=== YOUR ASSIGNMENT ===
Return the records exactly, keeping every line as it is.

*** Opening of DATA TO USE ***

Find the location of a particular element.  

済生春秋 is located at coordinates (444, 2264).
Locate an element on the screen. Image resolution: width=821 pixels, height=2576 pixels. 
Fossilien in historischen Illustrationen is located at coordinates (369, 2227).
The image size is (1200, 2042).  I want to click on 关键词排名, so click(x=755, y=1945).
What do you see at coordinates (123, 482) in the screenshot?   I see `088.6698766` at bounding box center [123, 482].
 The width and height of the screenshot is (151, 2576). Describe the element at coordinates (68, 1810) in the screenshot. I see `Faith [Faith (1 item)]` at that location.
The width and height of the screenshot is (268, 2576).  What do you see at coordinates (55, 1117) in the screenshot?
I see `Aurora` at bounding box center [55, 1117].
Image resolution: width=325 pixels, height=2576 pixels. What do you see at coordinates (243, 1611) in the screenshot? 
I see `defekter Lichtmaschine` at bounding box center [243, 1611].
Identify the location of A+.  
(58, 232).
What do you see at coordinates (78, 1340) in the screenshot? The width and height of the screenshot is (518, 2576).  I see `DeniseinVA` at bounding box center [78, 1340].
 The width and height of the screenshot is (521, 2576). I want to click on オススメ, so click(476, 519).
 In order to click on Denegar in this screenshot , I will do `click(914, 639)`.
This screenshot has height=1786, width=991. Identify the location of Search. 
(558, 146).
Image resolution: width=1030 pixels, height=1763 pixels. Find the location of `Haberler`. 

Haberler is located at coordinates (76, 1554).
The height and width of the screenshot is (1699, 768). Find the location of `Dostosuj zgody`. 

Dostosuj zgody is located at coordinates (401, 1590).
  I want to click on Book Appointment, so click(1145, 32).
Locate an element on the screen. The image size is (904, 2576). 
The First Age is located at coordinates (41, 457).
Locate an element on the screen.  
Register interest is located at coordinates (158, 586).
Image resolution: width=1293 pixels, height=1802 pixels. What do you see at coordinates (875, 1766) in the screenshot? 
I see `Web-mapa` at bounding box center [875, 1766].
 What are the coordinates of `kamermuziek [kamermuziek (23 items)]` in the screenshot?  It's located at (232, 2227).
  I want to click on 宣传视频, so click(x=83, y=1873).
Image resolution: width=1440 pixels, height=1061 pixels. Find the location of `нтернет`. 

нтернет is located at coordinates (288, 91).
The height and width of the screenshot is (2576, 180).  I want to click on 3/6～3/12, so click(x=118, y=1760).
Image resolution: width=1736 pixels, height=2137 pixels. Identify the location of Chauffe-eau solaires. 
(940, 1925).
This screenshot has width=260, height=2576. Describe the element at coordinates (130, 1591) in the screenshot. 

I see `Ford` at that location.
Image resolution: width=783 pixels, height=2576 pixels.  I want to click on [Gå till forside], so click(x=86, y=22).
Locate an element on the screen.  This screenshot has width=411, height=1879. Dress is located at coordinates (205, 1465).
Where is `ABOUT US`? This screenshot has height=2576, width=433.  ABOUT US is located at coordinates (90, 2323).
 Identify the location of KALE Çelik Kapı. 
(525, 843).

*** Close of DATA TO USE ***

=== ANSWER TO THIS EXERCISE ===
Find the location of a particular element.  

済生春秋 is located at coordinates (444, 2264).
Locate an element on the screen. Image resolution: width=821 pixels, height=2576 pixels. 
Fossilien in historischen Illustrationen is located at coordinates (369, 2227).
The image size is (1200, 2042).  I want to click on 关键词排名, so click(x=755, y=1945).
What do you see at coordinates (123, 482) in the screenshot?   I see `088.6698766` at bounding box center [123, 482].
 The width and height of the screenshot is (151, 2576). Describe the element at coordinates (68, 1810) in the screenshot. I see `Faith [Faith (1 item)]` at that location.
The width and height of the screenshot is (268, 2576).  What do you see at coordinates (55, 1117) in the screenshot?
I see `Aurora` at bounding box center [55, 1117].
Image resolution: width=325 pixels, height=2576 pixels. What do you see at coordinates (243, 1611) in the screenshot? 
I see `defekter Lichtmaschine` at bounding box center [243, 1611].
Identify the location of A+.  
(58, 232).
What do you see at coordinates (78, 1340) in the screenshot? The width and height of the screenshot is (518, 2576).  I see `DeniseinVA` at bounding box center [78, 1340].
 The width and height of the screenshot is (521, 2576). I want to click on オススメ, so click(476, 519).
 In order to click on Denegar in this screenshot , I will do `click(914, 639)`.
This screenshot has height=1786, width=991. Identify the location of Search. 
(558, 146).
Image resolution: width=1030 pixels, height=1763 pixels. Find the location of `Haberler`. 

Haberler is located at coordinates (76, 1554).
The height and width of the screenshot is (1699, 768). Find the location of `Dostosuj zgody`. 

Dostosuj zgody is located at coordinates (401, 1590).
  I want to click on Book Appointment, so click(1145, 32).
Locate an element on the screen. The image size is (904, 2576). 
The First Age is located at coordinates (41, 457).
Locate an element on the screen.  
Register interest is located at coordinates (158, 586).
Image resolution: width=1293 pixels, height=1802 pixels. What do you see at coordinates (875, 1766) in the screenshot? 
I see `Web-mapa` at bounding box center [875, 1766].
 What are the coordinates of `kamermuziek [kamermuziek (23 items)]` in the screenshot?  It's located at (232, 2227).
  I want to click on 宣传视频, so click(x=83, y=1873).
Image resolution: width=1440 pixels, height=1061 pixels. Find the location of `нтернет`. 

нтернет is located at coordinates (288, 91).
The height and width of the screenshot is (2576, 180).  I want to click on 3/6～3/12, so click(x=118, y=1760).
Image resolution: width=1736 pixels, height=2137 pixels. Identify the location of Chauffe-eau solaires. 
(940, 1925).
This screenshot has width=260, height=2576. Describe the element at coordinates (130, 1591) in the screenshot. 

I see `Ford` at that location.
Image resolution: width=783 pixels, height=2576 pixels.  I want to click on [Gå till forside], so click(x=86, y=22).
Locate an element on the screen.  This screenshot has width=411, height=1879. Dress is located at coordinates (205, 1465).
Where is `ABOUT US`? This screenshot has height=2576, width=433.  ABOUT US is located at coordinates (90, 2323).
 Identify the location of KALE Çelik Kapı. 
(525, 843).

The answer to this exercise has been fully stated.